II. UN ENCOMBREMENT CHRONIQUE PERSISTANT DE L'ENSEMBLE DES JURIDICTIONS
Le
renforcement substantiel des moyens affectés aux juridictions depuis
1998 n'a pas permis de remédier à l'encombrement chronique qui
altère le fonctionnement au quotidien de la justice.
Le constat d'une
justice « asphyxiée, débordée et
paralysée » dressé par la mission d'information de
votre commission des Lois chargée d'évaluer les moyens de la
justice
30(
*
)
, demeure largement
d'actualité cinq années plus tard
.
Votre commission des Lois demeure préoccupée par la difficile
régulation des flux contentieux qui ressort des dernières
statistiques. En effet, l'objectif de traiter les affaires dans des
« délais raisonnables », au sens qu'en donne la cour
européenne des droits de l'homme est encore loin d'être atteint.

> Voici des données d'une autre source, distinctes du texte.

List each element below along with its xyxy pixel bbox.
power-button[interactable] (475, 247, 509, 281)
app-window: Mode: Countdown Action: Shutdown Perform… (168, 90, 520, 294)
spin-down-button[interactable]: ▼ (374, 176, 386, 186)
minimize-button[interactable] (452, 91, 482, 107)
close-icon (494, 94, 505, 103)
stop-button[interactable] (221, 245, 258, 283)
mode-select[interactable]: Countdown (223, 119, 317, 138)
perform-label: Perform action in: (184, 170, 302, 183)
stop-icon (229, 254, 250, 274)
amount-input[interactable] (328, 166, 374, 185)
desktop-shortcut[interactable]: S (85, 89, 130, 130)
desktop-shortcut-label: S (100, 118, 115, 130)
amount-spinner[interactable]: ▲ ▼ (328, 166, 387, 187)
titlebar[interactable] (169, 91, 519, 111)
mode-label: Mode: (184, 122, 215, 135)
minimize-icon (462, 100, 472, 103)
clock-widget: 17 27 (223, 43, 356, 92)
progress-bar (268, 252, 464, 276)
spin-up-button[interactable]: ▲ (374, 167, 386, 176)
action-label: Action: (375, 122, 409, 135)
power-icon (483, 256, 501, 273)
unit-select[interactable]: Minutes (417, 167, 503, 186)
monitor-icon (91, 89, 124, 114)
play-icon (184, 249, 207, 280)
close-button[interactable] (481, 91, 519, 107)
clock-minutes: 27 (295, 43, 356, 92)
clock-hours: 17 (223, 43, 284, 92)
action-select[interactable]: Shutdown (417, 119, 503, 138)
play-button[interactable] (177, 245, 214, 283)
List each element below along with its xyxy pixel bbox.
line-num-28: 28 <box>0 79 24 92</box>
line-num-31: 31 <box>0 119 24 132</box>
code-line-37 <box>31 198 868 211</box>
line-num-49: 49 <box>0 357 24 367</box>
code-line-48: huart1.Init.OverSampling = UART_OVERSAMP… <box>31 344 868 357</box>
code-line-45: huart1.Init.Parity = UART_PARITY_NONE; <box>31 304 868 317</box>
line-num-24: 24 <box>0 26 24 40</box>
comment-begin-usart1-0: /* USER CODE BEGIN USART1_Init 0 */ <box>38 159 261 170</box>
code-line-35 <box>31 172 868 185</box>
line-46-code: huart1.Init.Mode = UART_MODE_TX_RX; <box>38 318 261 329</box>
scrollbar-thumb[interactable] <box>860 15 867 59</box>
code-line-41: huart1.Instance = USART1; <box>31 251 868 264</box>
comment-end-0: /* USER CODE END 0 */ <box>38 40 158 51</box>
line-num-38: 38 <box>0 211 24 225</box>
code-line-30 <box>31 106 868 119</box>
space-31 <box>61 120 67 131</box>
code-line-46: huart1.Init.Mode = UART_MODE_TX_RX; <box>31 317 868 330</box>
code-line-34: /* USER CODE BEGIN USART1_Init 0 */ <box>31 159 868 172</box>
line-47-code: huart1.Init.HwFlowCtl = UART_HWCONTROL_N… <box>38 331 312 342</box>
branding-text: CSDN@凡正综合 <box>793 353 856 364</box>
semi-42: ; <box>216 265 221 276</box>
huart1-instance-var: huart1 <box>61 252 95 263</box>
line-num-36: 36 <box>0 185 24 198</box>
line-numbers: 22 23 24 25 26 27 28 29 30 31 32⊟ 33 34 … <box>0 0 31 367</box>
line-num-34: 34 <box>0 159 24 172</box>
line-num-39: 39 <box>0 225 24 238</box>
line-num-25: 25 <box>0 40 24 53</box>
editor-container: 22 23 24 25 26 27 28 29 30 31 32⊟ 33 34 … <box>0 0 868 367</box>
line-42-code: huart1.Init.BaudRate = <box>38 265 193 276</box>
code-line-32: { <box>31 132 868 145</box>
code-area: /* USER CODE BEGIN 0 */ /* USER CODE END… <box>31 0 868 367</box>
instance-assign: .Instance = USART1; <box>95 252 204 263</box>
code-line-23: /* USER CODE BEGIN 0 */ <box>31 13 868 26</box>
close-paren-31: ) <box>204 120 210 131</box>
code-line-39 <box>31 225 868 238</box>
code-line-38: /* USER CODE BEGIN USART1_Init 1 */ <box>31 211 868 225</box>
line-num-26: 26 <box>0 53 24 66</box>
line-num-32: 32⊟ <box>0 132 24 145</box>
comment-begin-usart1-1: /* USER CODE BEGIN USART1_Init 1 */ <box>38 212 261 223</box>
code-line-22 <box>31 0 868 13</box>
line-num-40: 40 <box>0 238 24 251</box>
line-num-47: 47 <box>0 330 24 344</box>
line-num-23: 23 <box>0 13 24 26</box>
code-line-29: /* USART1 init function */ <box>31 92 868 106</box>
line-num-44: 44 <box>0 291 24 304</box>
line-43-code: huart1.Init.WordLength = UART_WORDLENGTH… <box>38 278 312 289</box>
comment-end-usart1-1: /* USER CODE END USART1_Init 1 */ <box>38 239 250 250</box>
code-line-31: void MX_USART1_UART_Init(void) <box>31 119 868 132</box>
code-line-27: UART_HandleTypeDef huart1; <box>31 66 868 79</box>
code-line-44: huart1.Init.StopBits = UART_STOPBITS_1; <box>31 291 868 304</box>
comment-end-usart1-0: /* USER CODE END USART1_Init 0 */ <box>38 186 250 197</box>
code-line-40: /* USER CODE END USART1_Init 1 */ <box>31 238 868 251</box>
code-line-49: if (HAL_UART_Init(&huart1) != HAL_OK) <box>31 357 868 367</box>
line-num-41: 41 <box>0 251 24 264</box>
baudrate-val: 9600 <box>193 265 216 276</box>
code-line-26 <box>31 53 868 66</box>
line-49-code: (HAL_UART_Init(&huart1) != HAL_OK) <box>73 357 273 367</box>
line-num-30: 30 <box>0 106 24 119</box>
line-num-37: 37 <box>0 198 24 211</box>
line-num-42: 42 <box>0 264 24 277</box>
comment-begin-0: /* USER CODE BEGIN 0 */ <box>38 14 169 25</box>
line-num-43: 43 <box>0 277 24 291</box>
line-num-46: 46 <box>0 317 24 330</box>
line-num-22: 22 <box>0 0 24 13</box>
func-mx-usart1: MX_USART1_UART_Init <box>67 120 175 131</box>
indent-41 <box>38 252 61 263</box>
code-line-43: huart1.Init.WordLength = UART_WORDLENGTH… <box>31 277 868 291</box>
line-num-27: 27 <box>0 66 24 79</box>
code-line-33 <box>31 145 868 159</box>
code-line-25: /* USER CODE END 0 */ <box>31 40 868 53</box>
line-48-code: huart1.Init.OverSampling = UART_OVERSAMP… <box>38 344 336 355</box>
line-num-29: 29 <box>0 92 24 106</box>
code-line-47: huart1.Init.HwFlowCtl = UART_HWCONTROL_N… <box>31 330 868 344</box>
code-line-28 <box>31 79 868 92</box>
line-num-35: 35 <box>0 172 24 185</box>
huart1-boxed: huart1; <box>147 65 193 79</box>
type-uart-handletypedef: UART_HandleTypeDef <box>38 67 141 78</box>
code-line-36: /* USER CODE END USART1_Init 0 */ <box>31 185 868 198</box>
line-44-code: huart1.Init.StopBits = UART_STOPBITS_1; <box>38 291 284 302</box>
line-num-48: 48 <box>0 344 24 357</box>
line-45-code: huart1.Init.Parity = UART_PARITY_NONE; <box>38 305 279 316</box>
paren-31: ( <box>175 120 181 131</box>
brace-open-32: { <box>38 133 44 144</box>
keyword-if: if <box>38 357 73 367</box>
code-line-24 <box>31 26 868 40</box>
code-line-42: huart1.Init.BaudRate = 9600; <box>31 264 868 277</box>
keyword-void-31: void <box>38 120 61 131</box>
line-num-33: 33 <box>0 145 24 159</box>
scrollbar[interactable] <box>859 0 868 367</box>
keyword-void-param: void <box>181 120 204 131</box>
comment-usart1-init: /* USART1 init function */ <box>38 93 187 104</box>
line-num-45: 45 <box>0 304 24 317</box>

A. EN MATIÈRE CIVILE : DES DÉLAIS EXCESSIFS
En dépit d'une diminution du flux d'affaires nouvelles, principalement imputable à l'amélioration de la situation économique, devant toutes les catégories de juridictions, à l'exception des tribunaux d'instance, la durée moyenne de traitement des affaires n'a fait l'objet d'aucune amélioration significative en 2000 ; comme le montre le graphique ci-dessous.
Source : Commission des Lois du Sénat
Seuls les tribunaux de grande instance affichent
une légère
diminution
de cette durée par rapport à 1999 avec 8,9 mois
(contre 9,3 mois), ce qui, au demeurant, reste encore éloigné de
l'objectif de six mois fixé par la loi de programme de 1995.

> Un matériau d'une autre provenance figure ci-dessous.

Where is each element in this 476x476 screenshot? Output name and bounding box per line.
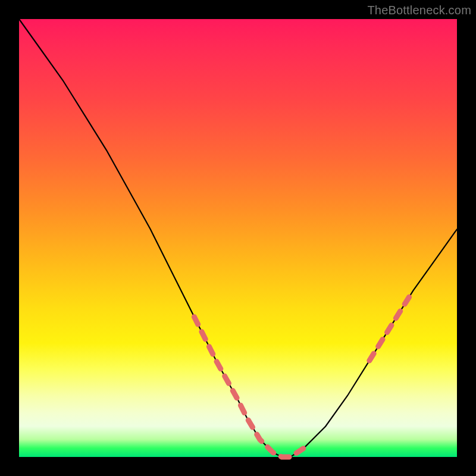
chart-svg — [19, 19, 457, 457]
chart-frame: TheBottleneck.com — [0, 0, 476, 476]
watermark-text: TheBottleneck.com — [367, 4, 471, 17]
highlight-segment-1 — [194, 317, 303, 458]
curve-layer — [19, 19, 457, 457]
bottleneck-curve — [19, 19, 457, 457]
chart-plot-area — [19, 19, 457, 457]
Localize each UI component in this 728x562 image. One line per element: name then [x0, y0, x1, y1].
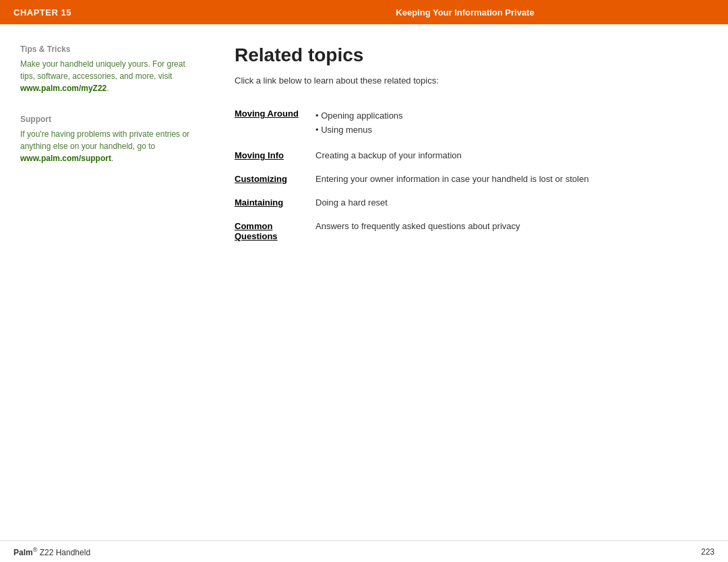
- topic-link-cell: Customizing: [235, 170, 315, 193]
- page-subtitle: Click a link below to learn about these …: [235, 75, 701, 86]
- support-title: Support: [20, 115, 201, 124]
- page-footer: Palm® Z22 Handheld 223: [0, 540, 728, 562]
- topic-link-cell: Moving Around: [235, 104, 315, 146]
- tips-section: Tips & Tricks Make your handheld uniquel…: [20, 44, 201, 94]
- support-link-suffix: .: [111, 154, 113, 163]
- topic-link-moving-around[interactable]: Moving Around: [235, 108, 302, 119]
- model-name: Z22 Handheld: [37, 548, 90, 557]
- tips-link-suffix: .: [107, 84, 109, 93]
- support-body-text: If you're having problems with private e…: [20, 129, 189, 151]
- topic-row-customizing: Customizing Entering your owner informat…: [235, 170, 701, 193]
- tips-body: Make your handheld uniquely yours. For g…: [20, 58, 201, 94]
- footer-brand: Palm® Z22 Handheld: [13, 547, 701, 557]
- topic-link-maintaining[interactable]: Maintaining: [235, 197, 302, 208]
- topic-link-customizing[interactable]: Customizing: [235, 174, 302, 184]
- topic-desc-common-questions: Answers to frequently asked questions ab…: [315, 217, 701, 251]
- topic-row-common-questions: CommonQuestions Answers to frequently as…: [235, 217, 701, 251]
- support-link[interactable]: www.palm.com/support: [20, 154, 111, 163]
- tips-link[interactable]: www.palm.com/myZ22: [20, 84, 107, 93]
- topic-link-moving-info[interactable]: Moving Info: [235, 150, 302, 160]
- moving-around-bullets: Opening applications Using menus: [315, 108, 701, 137]
- support-body: If you're having problems with private e…: [20, 128, 201, 164]
- sidebar: Tips & Tricks Make your handheld uniquel…: [0, 44, 221, 540]
- brand-name: Palm: [13, 548, 33, 557]
- topic-link-cell: CommonQuestions: [235, 217, 315, 251]
- chapter-label: CHAPTER 15: [13, 7, 216, 18]
- support-section: Support If you're having problems with p…: [20, 115, 201, 164]
- chapter-title: Keeping Your Information Private: [216, 7, 715, 18]
- tips-title: Tips & Tricks: [20, 44, 201, 54]
- topic-link-common-questions[interactable]: CommonQuestions: [235, 221, 302, 241]
- topic-row-moving-around: Moving Around Opening applications Using…: [235, 104, 701, 146]
- main-content: Tips & Tricks Make your handheld uniquel…: [0, 24, 728, 540]
- bullet-opening-applications: Opening applications: [315, 108, 701, 123]
- topic-link-cell: Maintaining: [235, 193, 315, 217]
- topic-row-maintaining: Maintaining Doing a hard reset: [235, 193, 701, 217]
- topic-desc-customizing: Entering your owner information in case …: [315, 170, 701, 193]
- topic-desc-moving-around: Opening applications Using menus: [315, 104, 701, 146]
- topic-row-moving-info: Moving Info Creating a backup of your in…: [235, 146, 701, 170]
- topic-desc-moving-info: Creating a backup of your information: [315, 146, 701, 170]
- bullet-using-menus: Using menus: [315, 123, 701, 137]
- content-area: Related topics Click a link below to lea…: [221, 44, 728, 540]
- page-header: CHAPTER 15 Keeping Your Information Priv…: [0, 0, 728, 24]
- tips-body-text: Make your handheld uniquely yours. For g…: [20, 59, 185, 81]
- topic-desc-maintaining: Doing a hard reset: [315, 193, 701, 217]
- page-title: Related topics: [235, 44, 701, 66]
- topic-link-cell: Moving Info: [235, 146, 315, 170]
- topics-table: Moving Around Opening applications Using…: [235, 104, 701, 251]
- footer-page-number: 223: [701, 547, 715, 557]
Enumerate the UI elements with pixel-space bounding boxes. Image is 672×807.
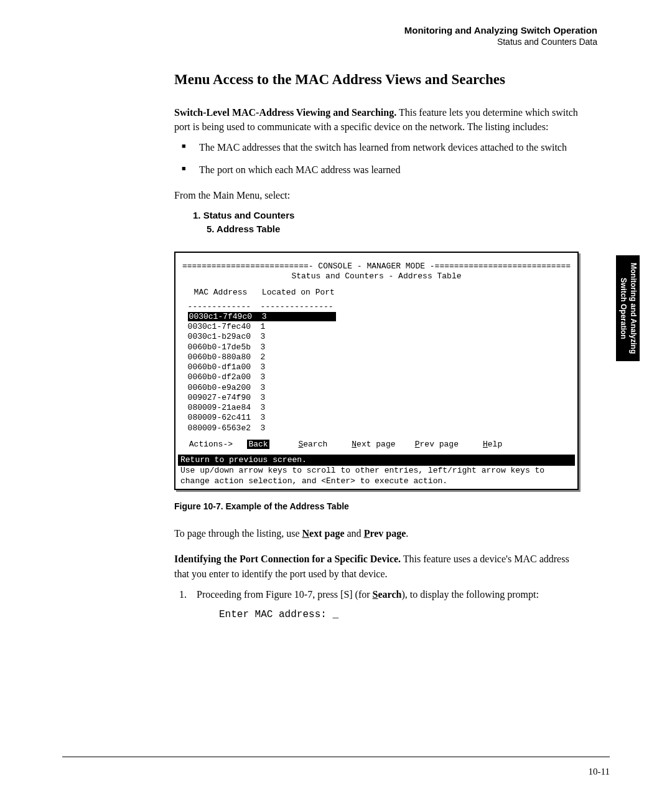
action-search[interactable]: Search <box>298 440 327 449</box>
action-next-page[interactable]: Next page <box>352 440 395 449</box>
console-footer-line1: Use up/down arrow keys to scroll to othe… <box>178 466 575 476</box>
side-tab: Monitoring and Analyzing Switch Operatio… <box>616 255 640 361</box>
console-rows: 0030c1-7f49c0 3 0030c1-7fec40 1 0030c1-b… <box>178 312 575 433</box>
content-area: Switch-Level MAC-Address Viewing and Sea… <box>174 105 579 622</box>
table-row: 0030c1-b29ac0 3 <box>178 332 575 342</box>
footer-rule <box>62 757 610 757</box>
section-heading: Menu Access to the MAC Address Views and… <box>174 72 610 88</box>
numbered-list: 1. Proceeding from Figure 10-7, press [S… <box>174 587 579 622</box>
console-footer-line2: change action selection, and <Enter> to … <box>178 476 575 486</box>
console-table-header: MAC Address Located on Port <box>184 288 575 298</box>
table-row: 0060b0-df2a00 3 <box>178 372 575 382</box>
table-row: 080009-62c411 3 <box>178 413 575 423</box>
table-row: 0030c1-7fec40 1 <box>178 322 575 332</box>
page-number: 10-11 <box>589 767 610 777</box>
console-footer-bar: Return to previous screen. <box>178 455 575 466</box>
console-sep: ------------- --------------- <box>178 302 575 312</box>
from-main-menu: From the Main Menu, select: <box>174 188 579 202</box>
intro-lead: Switch-Level MAC-Address Viewing and Sea… <box>174 107 396 118</box>
bullet-list: The MAC addresses that the switch has le… <box>174 140 579 176</box>
table-row: 0060b0-e9a200 3 <box>178 383 575 393</box>
action-help[interactable]: Help <box>483 440 502 449</box>
table-row: 0030c1-7f49c0 3 <box>178 312 575 322</box>
paging-paragraph: To page through the listing, use Next pa… <box>174 526 579 540</box>
action-prev-page[interactable]: Prev page <box>415 440 459 449</box>
table-row: 080009-21ae84 3 <box>178 403 575 413</box>
header-subtitle: Status and Counters Data <box>62 37 597 47</box>
figure-caption: Figure 10-7. Example of the Address Tabl… <box>174 500 579 512</box>
table-row: 0060b0-880a80 2 <box>178 352 575 362</box>
identify-paragraph: Identifying the Port Connection for a Sp… <box>174 552 579 580</box>
console-header: ==========================- CONSOLE - MA… <box>178 262 575 271</box>
identify-lead: Identifying the Port Connection for a Sp… <box>174 554 401 564</box>
step-1: 1. Proceeding from Figure 10-7, press [S… <box>174 587 579 622</box>
menu-path-line2: 5. Address Table <box>207 222 579 237</box>
console-subtitle: Status and Counters - Address Table <box>178 271 575 281</box>
action-back[interactable]: Back <box>247 440 269 449</box>
intro-paragraph: Switch-Level MAC-Address Viewing and Sea… <box>174 105 579 134</box>
header-title: Monitoring and Analyzing Switch Operatio… <box>62 25 597 35</box>
console-screenshot: ==========================- CONSOLE - MA… <box>174 252 579 490</box>
table-row: 080009-6563e2 3 <box>178 423 575 433</box>
table-row: 0060b0-17de5b 3 <box>178 342 575 352</box>
bullet-item: The port on which each MAC address was l… <box>174 163 579 177</box>
table-row: 009027-e74f90 3 <box>178 393 575 403</box>
page-header: Monitoring and Analyzing Switch Operatio… <box>62 25 610 47</box>
side-tab-text: Monitoring and Analyzing Switch Operatio… <box>618 263 637 354</box>
console-actions: Actions-> Back Search Next page Prev pag… <box>184 440 575 450</box>
code-prompt: Enter MAC address: _ <box>219 608 579 622</box>
menu-path: 1. Status and Counters 5. Address Table <box>193 209 579 237</box>
menu-path-line1: 1. Status and Counters <box>193 209 579 223</box>
bullet-item: The MAC addresses that the switch has le… <box>174 140 579 154</box>
table-row: 0060b0-df1a00 3 <box>178 362 575 372</box>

En revanche, toutes les autres catégories de juridictions n'enregistrent
au mieux qu'une
stabilisation
de la durée moyenne de traitement
des affaires, avec 20,2 mois pour la Cour de cassation, 10,2 mois pour les
conseils de prud'hommes (contre 10,3 mois en 1999), 5,1 mois (contre 5,2 mois
en 1999) pour les tribunaux d'instance, 5 mois pour les juridictions
commerciales
31(
*
)
, voire une
dégradation
de celle-ci avec 18,4 mois (contre 18,1 mois en 2000
et 17,4 mois en 1998) pour les cours d'appel.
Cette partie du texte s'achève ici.